____ Supplied data

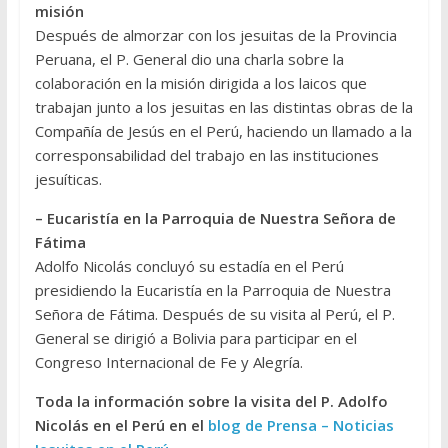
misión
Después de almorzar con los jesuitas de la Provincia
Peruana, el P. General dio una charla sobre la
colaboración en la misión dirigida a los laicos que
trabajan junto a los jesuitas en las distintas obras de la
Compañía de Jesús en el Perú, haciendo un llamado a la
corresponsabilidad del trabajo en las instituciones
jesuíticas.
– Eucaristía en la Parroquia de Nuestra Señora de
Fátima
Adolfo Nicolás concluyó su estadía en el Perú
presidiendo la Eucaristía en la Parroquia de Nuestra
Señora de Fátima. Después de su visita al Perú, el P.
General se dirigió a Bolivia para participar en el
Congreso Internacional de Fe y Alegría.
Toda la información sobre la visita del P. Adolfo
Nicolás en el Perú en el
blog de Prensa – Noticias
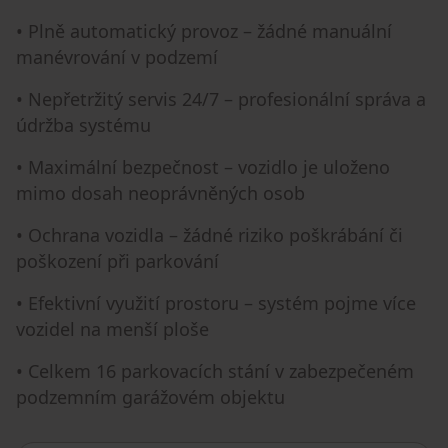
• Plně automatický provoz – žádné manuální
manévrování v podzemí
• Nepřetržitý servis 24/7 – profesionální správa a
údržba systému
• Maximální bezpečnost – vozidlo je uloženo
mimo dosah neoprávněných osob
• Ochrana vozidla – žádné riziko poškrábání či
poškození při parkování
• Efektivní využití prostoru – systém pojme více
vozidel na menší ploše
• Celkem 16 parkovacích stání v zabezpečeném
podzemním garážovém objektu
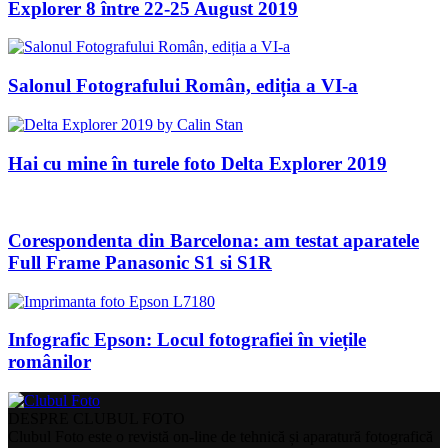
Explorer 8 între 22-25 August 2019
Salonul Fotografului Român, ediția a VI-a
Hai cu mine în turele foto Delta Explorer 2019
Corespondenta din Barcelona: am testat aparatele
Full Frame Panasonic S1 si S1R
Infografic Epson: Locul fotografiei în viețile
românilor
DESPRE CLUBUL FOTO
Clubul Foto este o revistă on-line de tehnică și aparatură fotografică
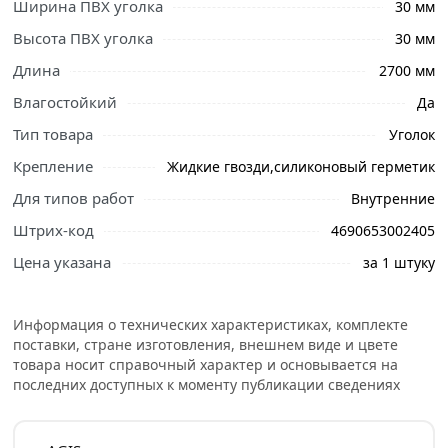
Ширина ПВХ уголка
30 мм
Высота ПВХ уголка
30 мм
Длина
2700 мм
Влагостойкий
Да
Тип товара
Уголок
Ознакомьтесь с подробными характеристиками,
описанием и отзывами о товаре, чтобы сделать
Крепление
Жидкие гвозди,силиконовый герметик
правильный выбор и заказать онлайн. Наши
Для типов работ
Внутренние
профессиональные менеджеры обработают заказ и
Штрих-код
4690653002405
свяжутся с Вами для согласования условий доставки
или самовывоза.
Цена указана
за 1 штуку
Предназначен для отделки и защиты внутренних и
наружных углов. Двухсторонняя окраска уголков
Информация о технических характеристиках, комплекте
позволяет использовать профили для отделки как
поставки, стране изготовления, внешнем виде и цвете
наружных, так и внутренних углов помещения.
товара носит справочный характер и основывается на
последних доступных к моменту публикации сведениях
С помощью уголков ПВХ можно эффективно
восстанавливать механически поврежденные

________
____ Supplied data

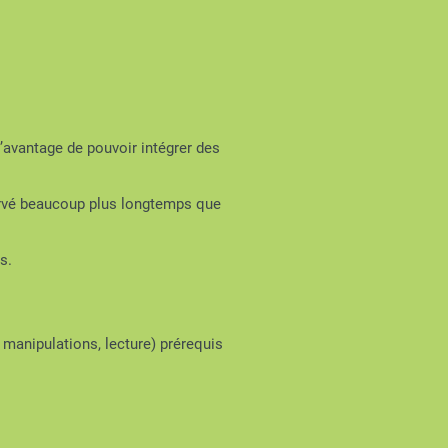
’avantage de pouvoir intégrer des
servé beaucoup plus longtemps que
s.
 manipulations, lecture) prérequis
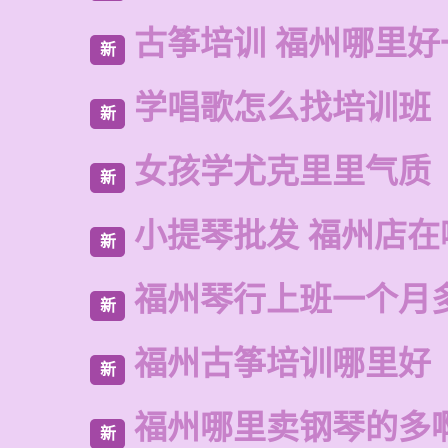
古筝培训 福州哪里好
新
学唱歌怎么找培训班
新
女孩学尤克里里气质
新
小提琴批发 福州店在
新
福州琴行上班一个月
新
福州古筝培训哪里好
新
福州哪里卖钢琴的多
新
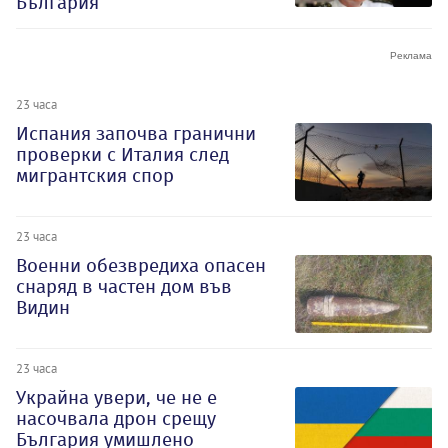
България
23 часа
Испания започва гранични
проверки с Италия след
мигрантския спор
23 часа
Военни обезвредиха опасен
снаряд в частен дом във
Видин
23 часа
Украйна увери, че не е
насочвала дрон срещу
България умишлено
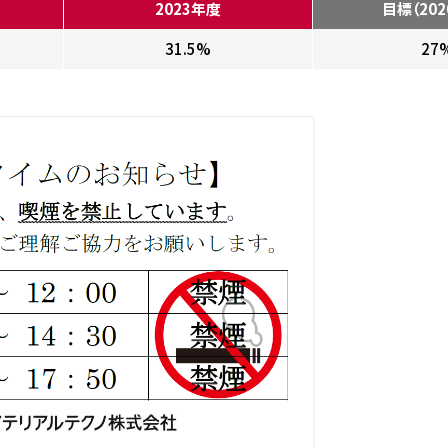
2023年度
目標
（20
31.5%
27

________
____ Supplied data

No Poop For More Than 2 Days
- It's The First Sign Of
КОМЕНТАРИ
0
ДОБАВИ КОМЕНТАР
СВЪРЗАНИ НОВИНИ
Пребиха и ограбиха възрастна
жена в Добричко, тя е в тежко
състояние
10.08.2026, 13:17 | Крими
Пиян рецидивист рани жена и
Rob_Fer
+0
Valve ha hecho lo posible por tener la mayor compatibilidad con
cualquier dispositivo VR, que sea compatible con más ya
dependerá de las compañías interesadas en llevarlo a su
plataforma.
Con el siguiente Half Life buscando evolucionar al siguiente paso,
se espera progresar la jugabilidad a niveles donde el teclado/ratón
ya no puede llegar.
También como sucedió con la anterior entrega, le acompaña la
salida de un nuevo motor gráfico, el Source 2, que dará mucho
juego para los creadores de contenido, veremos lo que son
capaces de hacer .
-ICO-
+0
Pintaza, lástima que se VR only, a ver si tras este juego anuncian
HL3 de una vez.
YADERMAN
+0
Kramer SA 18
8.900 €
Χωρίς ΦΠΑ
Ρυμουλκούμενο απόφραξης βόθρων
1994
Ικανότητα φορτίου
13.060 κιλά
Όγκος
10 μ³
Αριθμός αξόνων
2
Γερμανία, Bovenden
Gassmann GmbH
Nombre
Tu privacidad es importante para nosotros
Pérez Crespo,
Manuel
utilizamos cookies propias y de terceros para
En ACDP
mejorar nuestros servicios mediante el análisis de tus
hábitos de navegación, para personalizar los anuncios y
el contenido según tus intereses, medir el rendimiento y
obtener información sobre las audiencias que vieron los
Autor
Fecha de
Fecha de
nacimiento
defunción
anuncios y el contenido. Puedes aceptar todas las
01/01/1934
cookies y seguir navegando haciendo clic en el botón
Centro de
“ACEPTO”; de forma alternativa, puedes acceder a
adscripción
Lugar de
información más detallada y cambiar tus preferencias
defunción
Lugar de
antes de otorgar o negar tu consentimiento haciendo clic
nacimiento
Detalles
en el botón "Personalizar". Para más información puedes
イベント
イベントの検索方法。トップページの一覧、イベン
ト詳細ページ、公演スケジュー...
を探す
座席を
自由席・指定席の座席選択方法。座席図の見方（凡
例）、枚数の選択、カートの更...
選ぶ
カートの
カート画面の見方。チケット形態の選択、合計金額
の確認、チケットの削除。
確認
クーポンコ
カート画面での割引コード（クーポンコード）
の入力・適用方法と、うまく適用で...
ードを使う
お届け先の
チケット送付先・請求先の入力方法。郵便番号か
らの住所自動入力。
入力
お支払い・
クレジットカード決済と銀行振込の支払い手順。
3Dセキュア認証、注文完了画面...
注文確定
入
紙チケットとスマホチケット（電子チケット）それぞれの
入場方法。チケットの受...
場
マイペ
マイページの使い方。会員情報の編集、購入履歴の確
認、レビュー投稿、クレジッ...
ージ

________

» **Assigned task**: Set down word for word the lines above from the one with "trabajan junto a" up to and including the one with "stání v zabezpečeném". Omit every picture.

» **Exercise solution**:
trabajan junto a los jesuitas en las distintas obras de la
Compañía de Jesús en el Perú, haciendo un llamado a la
corresponsabilidad del trabajo en las instituciones
jesuíticas.
– Eucaristía en la Parroquia de Nuestra Señora de
Fátima
Adolfo Nicolás concluyó su estadía en el Perú
presidiendo la Eucaristía en la Parroquia de Nuestra
Señora de Fátima. Después de su visita al Perú, el P.
General se dirigió a Bolivia para participar en el
Congreso Internacional de Fe y Alegría.
Toda la información sobre la visita del P. Adolfo
Nicolás en el Perú en el
blog de Prensa – Noticias
• Plně automatický provoz – žádné manuální
manévrování v podzemí
• Nepřetržitý servis 24/7 – profesionální správa a
údržba systému
• Maximální bezpečnost – vozidlo je uloženo
mimo dosah neoprávněných osob
• Ochrana vozidla – žádné riziko poškrábání či
poškození při parkování
• Efektivní využití prostoru – systém pojme více
vozidel na menší ploše
• Celkem 16 parkovacích stání v zabezpečeném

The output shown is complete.